Frederick Douglass’s Loyal Slaves

Frederick Douglass

Tomorrow my American Studies classes will begin to discuss Narrative of the Life of Frederick Douglass.  I can’t tell you how many times I’ve read it, but I still look forward to every opportunity to revisit this book.  At some point I would like to teach an elective on the history of the nineteenth-century through a close examination of Douglass’s life.  As I was making my way through chapter 3 [pp. 20-21] I came across one of my favorite passages in which Douglass explores the complexity of the master-slave relationship.  In it he explains what appears to be the language of the loyal and contented slave.

It is partly in consequence of such facts, that slaves, when inquired of as to their condition and the character of their masters, almost universally say they are contented, and that their masters are kind. The slaveholders have been known to send in spies among their slaves, to ascertain their views and feelings in regard to their condition. The frequency of this has had the effect to establish among the slaves the maxim, that a still tongue makes a wise head.  They suppress the truth rather than take the consequences of telling it, and in so doing prove themselves a part of the human family. If they have anything to say of their masters, it is generally in their masters’ favor, especially when speaking to an untried man. I have been frequently asked, when a slave, if I had a kind master, and do not remember ever to have given a negative answer; nor did I, in pursuing this course, consider myself as uttering what was absolutely false; for I always measured the kindness of my master by the standard of kindness set up among slaveholders around us. Moreover, slaves are like other people, and imbibe prejudices quite common to others.

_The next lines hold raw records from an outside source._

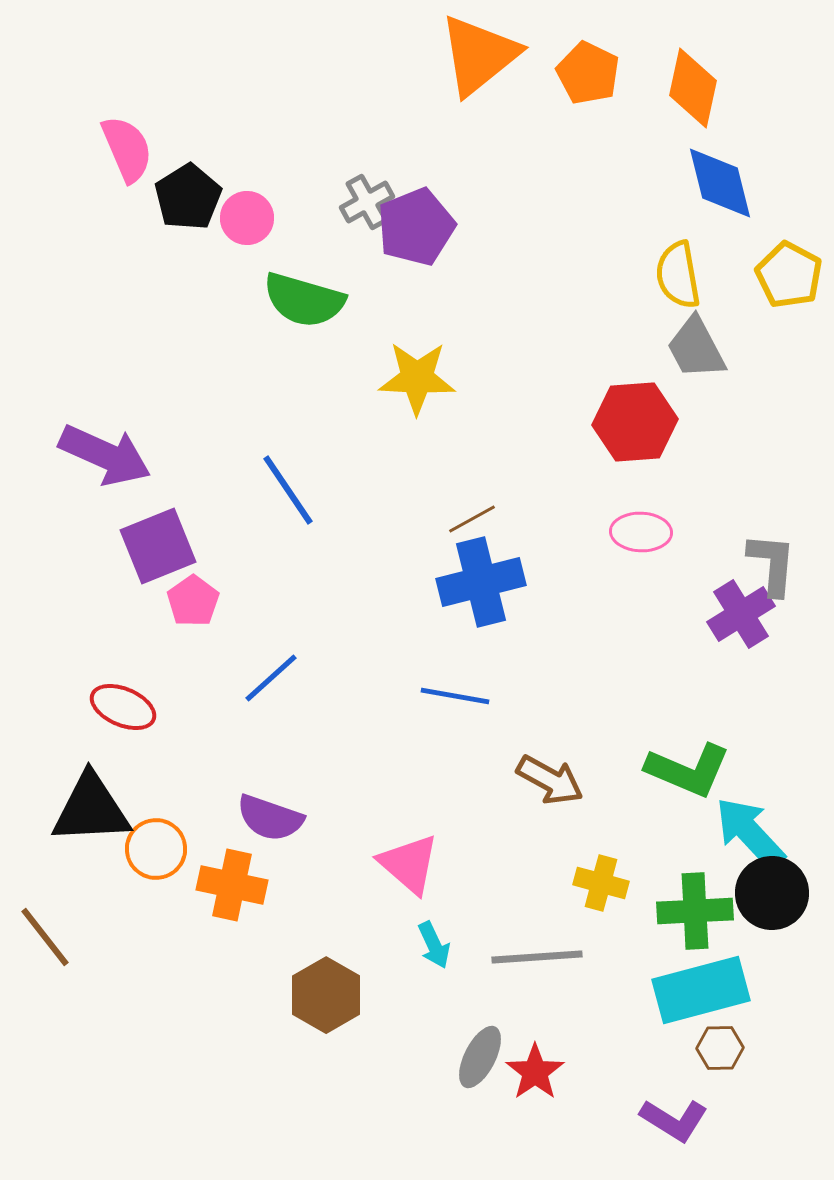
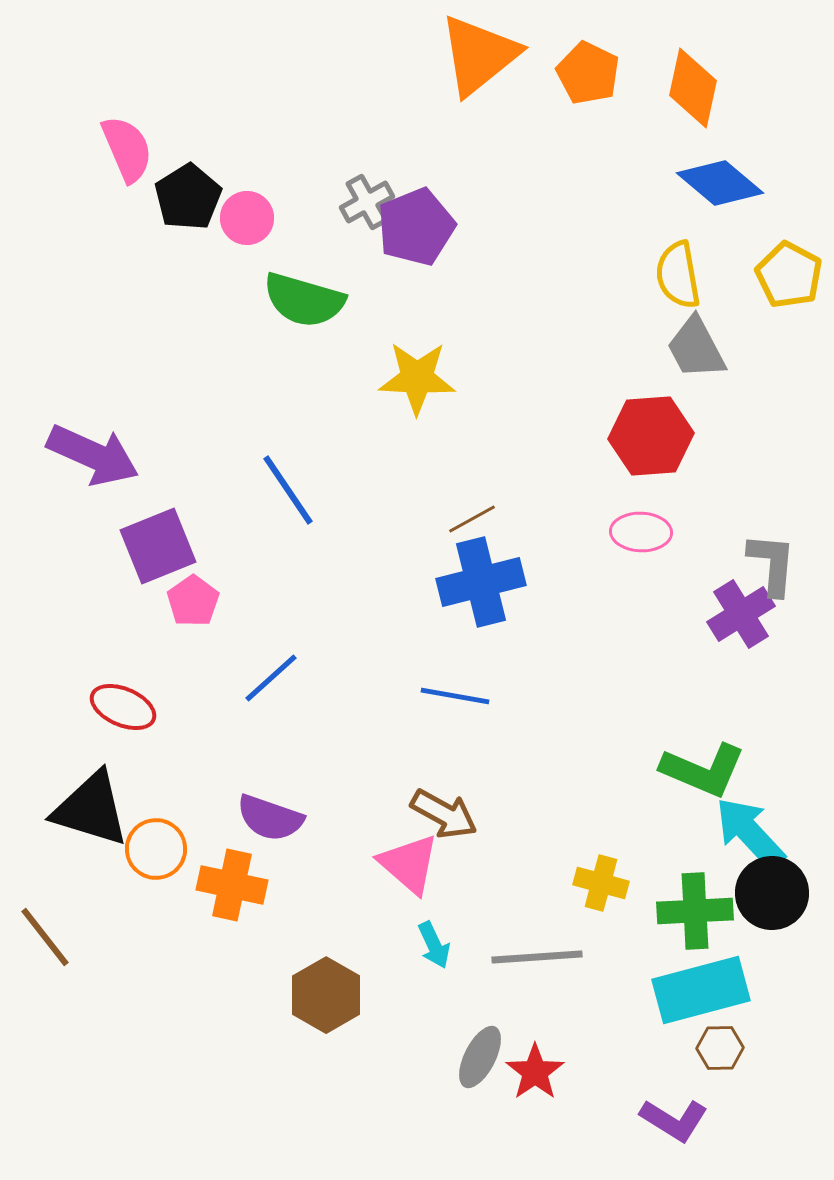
blue diamond at (720, 183): rotated 36 degrees counterclockwise
red hexagon at (635, 422): moved 16 px right, 14 px down
purple arrow at (105, 455): moved 12 px left
green L-shape at (688, 770): moved 15 px right
brown arrow at (550, 780): moved 106 px left, 34 px down
black triangle at (91, 809): rotated 20 degrees clockwise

They think their own better than that of others. Many, under the influence of this prejudice, think their own masters are better than masters of other slaves; and this, too, in some cases, when the very reverse is true. Indeed, it is not uncommon for slaves even to fall out and quarrel among themselves about the relative goodness of their masters, each contending for the superior goodness of his own over that of the others. At the very same time, they mutually execrate their masters when viewed separately. It was so on our plantation. When Colonel Lloyd’s slaves met the slaves of Jacob Jepson, they seldom parted without a quarrel about their masters; Colonel Lloyd’s slaves contending that he was the richest, and Mr. Jepson’s slaves that he was the smartest, and most of a man. Colonel Lloyd’s slaves would boast his ability to buy and sell Jacob Jepson. Mr. Jepson’s slaves would boast his ability to whip Colonel Lloyd. These quarrels would almost always end in a fight between the parties, and those that whipped were supposed to have gained the point at issue. They seemed to think that the greatness of their masters was transferable to themselves. It was considered as being bad enough to be a slave; but to be a poor man’s slave was deemed a disgrace indeed!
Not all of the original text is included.